Abstract

Sediments of the Loxton–Parilla Sands form a progradational strandplain that stretches for over 350 km across the Murray Basin, in southeastern Australia. The strandplain comprises over 600 individual ridges, with stratigraphic and strontium isotope data indicating these strandlines are Late Miocene to Early Pliocene in age, with deposition beginning before 7.2 Ma and terminating at approximately 5.0 Ma. Post-Pliocene uplift along the Padthaway High due to regional, compressive, intraplate tectonism, was responsible for altering the orientation of strandlines and drainage systems, as well as contributing to increased erosion across the strandplain.

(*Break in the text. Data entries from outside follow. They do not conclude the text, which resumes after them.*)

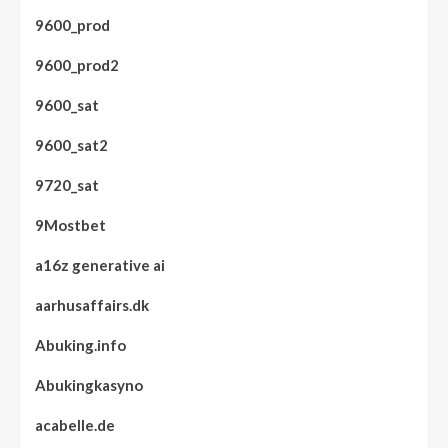
9600_prod
9600_prod2
9600_sat
9600_sat2
9720_sat
9Mostbet
a16z generative ai
aarhusaffairs.dk
Abuking.info
Abukingkasyno
acabelle.de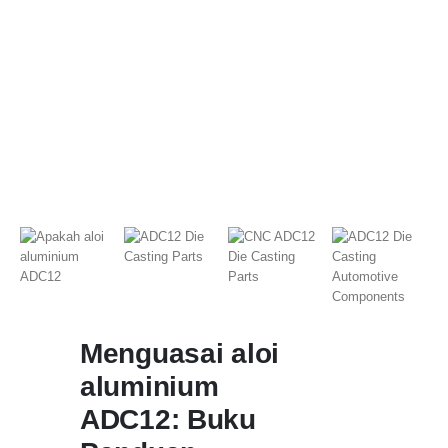
Menguasai aloi
aluminium
ADC12: Buku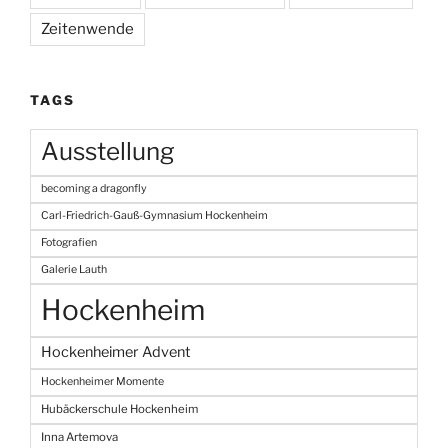
Zeitenwende
TAGS
Ausstellung
becoming a dragonfly
Carl-Friedrich-Gauß-Gymnasium Hockenheim
Fotografien
Galerie Lauth
Hockenheim
Hockenheimer Advent
Hockenheimer Momente
Hubäckerschule Hockenheim
Inna Artemova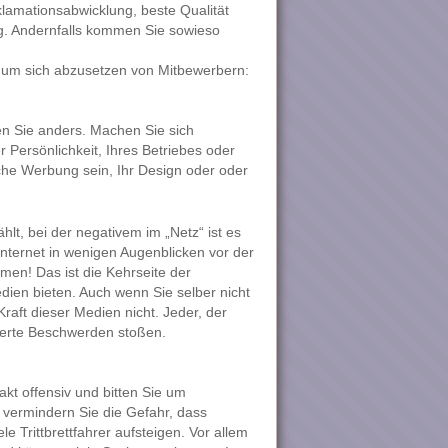
lamationsabwicklung, beste Qualität
g. Andernfalls kommen Sie sowieso
 um sich abzusetzen von Mitbewerbern:
en Sie anders. Machen Sie sich
 Persönlichkeit, Ihres Betriebes oder
he Werbung sein, Ihr Design oder oder
lt, bei der negativem im „Netz“ ist es
nternet in wenigen Augenblicken vor der
en! Das ist die Kehrseite der
dien bieten. Auch wenn Sie selber nicht
raft dieser Medien nicht. Jeder, der
ßerte Beschwerden stoßen.
akt offensiv und bitten Sie um
 vermindern Sie die Gefahr, dass
e Trittbrettfahrer aufsteigen. Vor allem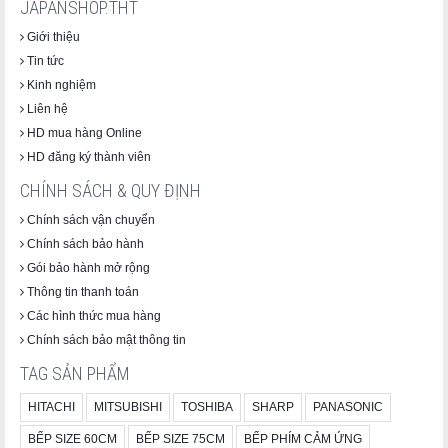
JAPANSHOP.THT
Giới thiệu
Tin tức
Kinh nghiệm
Liên hệ
HD mua hàng Online
HD đăng ký thành viên
🍊 Sự kết hợp hoàn hảo giữa socola và cam tươi.
CHÍNH SÁCH & QUY ĐỊNH
Hương cam thơm mát
Chính sách vận chuyển
Vị socola đậm đà
Chính sách bảo hành
Gói bảo hành mở rộng
Ngọt thanh, dễ ăn
Thông tin thanh toán
Hương vị mới lạ, hấp dẫn
Các hình thức mua hàng
Chính sách bảo mật thông tin
5. KitKat Socola Truyền Thống (11 miếng)
TAG SẢN PHẨM
HITACHI
MITSUBISHI
TOSHIBA
SHARP
PANASONIC
BẾP SIZE 60CM
BẾP SIZE 75CM
BẾP PHÍM CẢM ỨNG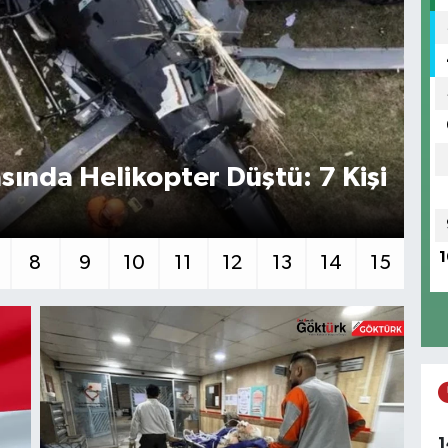
asında Helikopter Düştü: 7 Kişi
Tr
1
8
9
10
11
12
13
14
15
1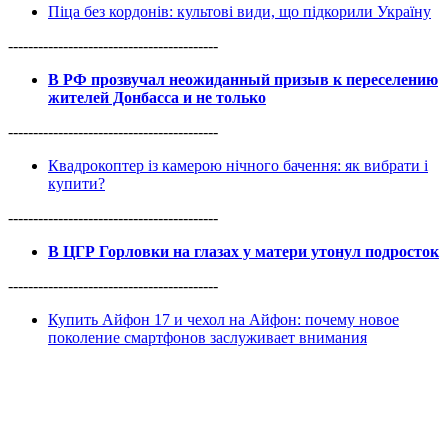
Піца без кордонів: культові види, що підкорили Україну
------------------------------------------
В РФ прозвучал неожиданный призыв к переселению
жителей Донбасса и не только
------------------------------------------
Квадрокоптер із камерою нічного бачення: як вибрати і
купити?
------------------------------------------
В ЦГР Горловки на глазах у матери утонул подросток
------------------------------------------
Купить Айфон 17 и чехол на Айфон: почему новое
поколение смартфонов заслуживает внимания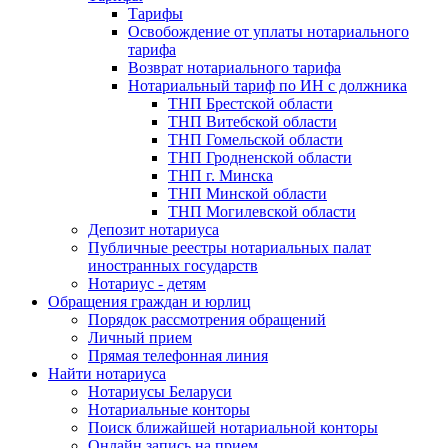
Тарифы
Освобождение от уплаты нотариального
тарифа
Возврат нотариального тарифа
Нотариальный тариф по ИН с должника
ТНП Брестской области
ТНП Витебской области
ТНП Гомельской области
ТНП Гродненской области
ТНП г. Минска
ТНП Минской области
ТНП Могилевской области
Депозит нотариуса
Публичные реестры нотариальных палат
иностранных государств
Нотариус - детям
Обращения граждан и юрлиц
Порядок рассмотрения обращений
Личный прием
Прямая телефонная линия
Найти нотариуса
Нотариусы Беларуси
Нотариальные конторы
Поиск ближайшей нотариальной конторы
Онлайн запись на прием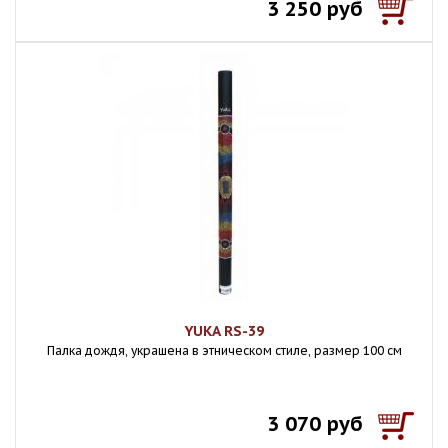
3 250 руб
YUKA RS-39
Палка дождя, украшена в этническом стиле, размер 100 см
3 070 руб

This uplift both restricted and starved the coastline of sand-sized sediment, changing the depositional environment from one of progradation to active erosion. This produced a series of scarps along the southwestern Murray Basin and ultimately contributed to the formation of the Kanawinka Escarpment, a large erosional cliff feature whose formation was not exclusively the result of fault-related tectonism. This evidence for Pliocene tectonism along southeastern Australia, together with the depositional ages inferred from strontium isotope analysis, indicates that, contrary to previous work, the strandlines of the Loxton–Parilla Sands do not represent an unbroken record of Late Miocene–Pliocene glacioeustatic change. We estimate that approximately 3 Ma of depositional history may be missing from the sedimentary record between the southwestern-most Loxton–Parilla Sands strandlines and those of the Pleistocene Bridgewater Formation.